New Hardware for Smart Software from IBM
November 2, 2022
IBM is getting into the AI hardware acceleration game with its new Artificial Intelligence Unit (AIU), we learn from VentureBeat‘s piece, “IBM Announces System-On-Chip AI Hardware.” Each AIU holds 32 cores similar to the Telum chip’s AI core. Rather than a CPU or GPU, the new component is an application-specific integrated circuit (ASIC) designed with AI in mind. This allows it to perform tasks not part of many AI accelerators, we’re told, like the ability to virtualize AI acceleration services. We are assured it is compatible with “the vast majority” of software commonly used by data scientists.
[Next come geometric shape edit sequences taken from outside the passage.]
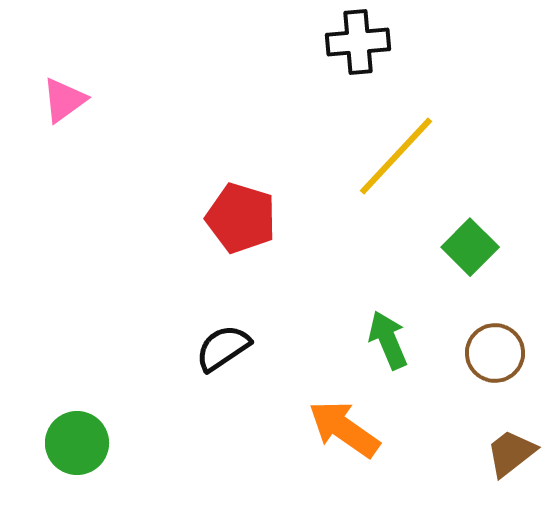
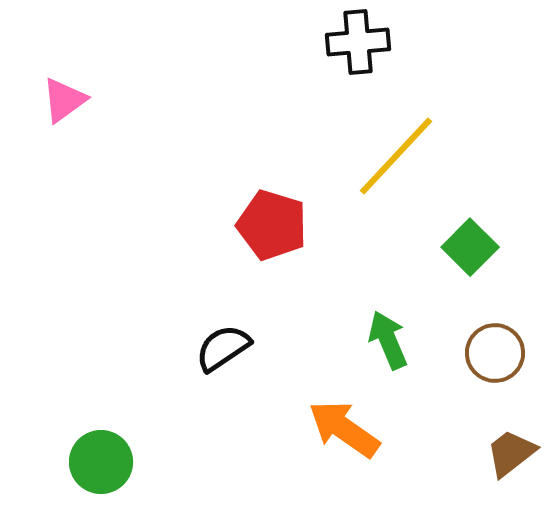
red pentagon: moved 31 px right, 7 px down
green circle: moved 24 px right, 19 px down
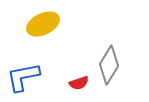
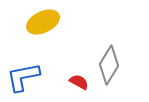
yellow ellipse: moved 2 px up
red semicircle: moved 1 px up; rotated 132 degrees counterclockwise
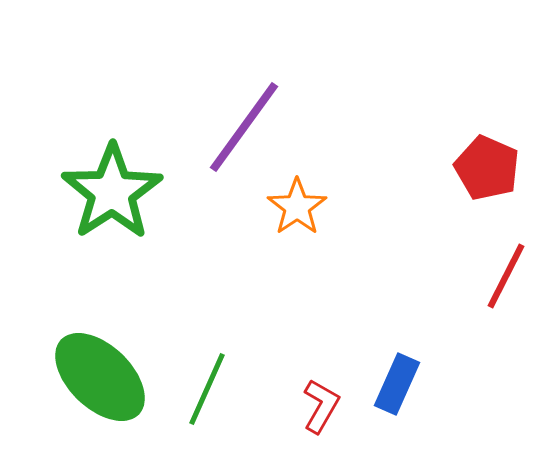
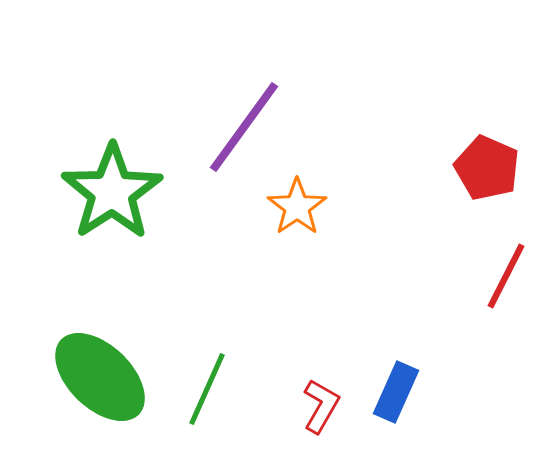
blue rectangle: moved 1 px left, 8 px down
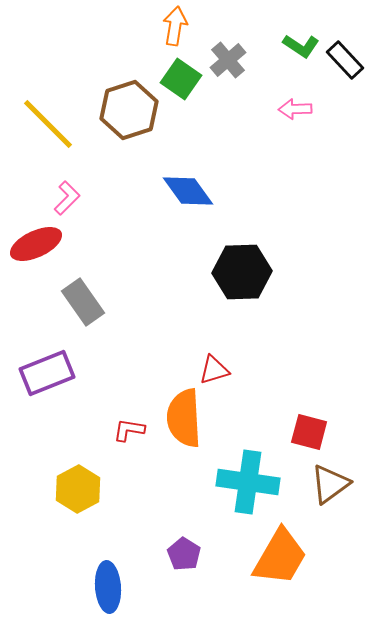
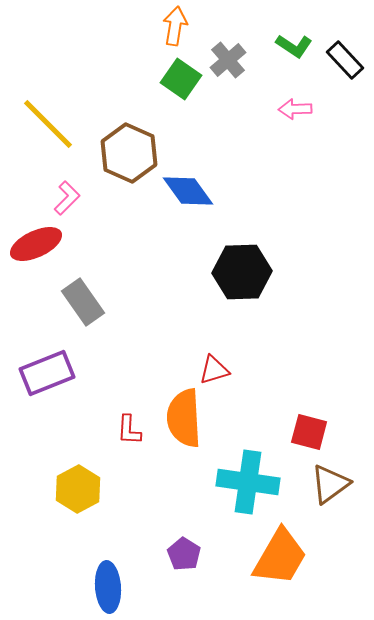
green L-shape: moved 7 px left
brown hexagon: moved 43 px down; rotated 18 degrees counterclockwise
red L-shape: rotated 96 degrees counterclockwise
So far so good, but we noticed something in a passage tucked at the end of the write-up—it almost seems results are merely close enough for horseshoes and hand grenades. In order to work faster, the AIU practices “approximate computing.” Kerner tells us:
“Approximate computing is really the recognition that AI is not 100% correct,’ Leland Chang, principal research staff member and senior manager, AI hardware, at IBM Research, told VentureBeat. Chang explained that AI often works by recognizing a pattern and could well be just 99% accurate, meaning that 1% of results are incorrect. The concept of approximate computing is the recognition that within the AI algorithm it is possible to cut some corners. While Chang admitted that this can reduce precision, he explained that if information is lost in the right places, it doesn’t affect the result — which, more often than not, will still be 99% correct. ‘Approximate computing … is simply recognizing that it doesn’t have to be 100% exact,’ Chang said. ‘You’re losing some information, but you’re losing in places where it doesn’t matter.'”
You don’t say. Can we get a guarantee of that? Who makes the electronic components? Oh, right. Bad question.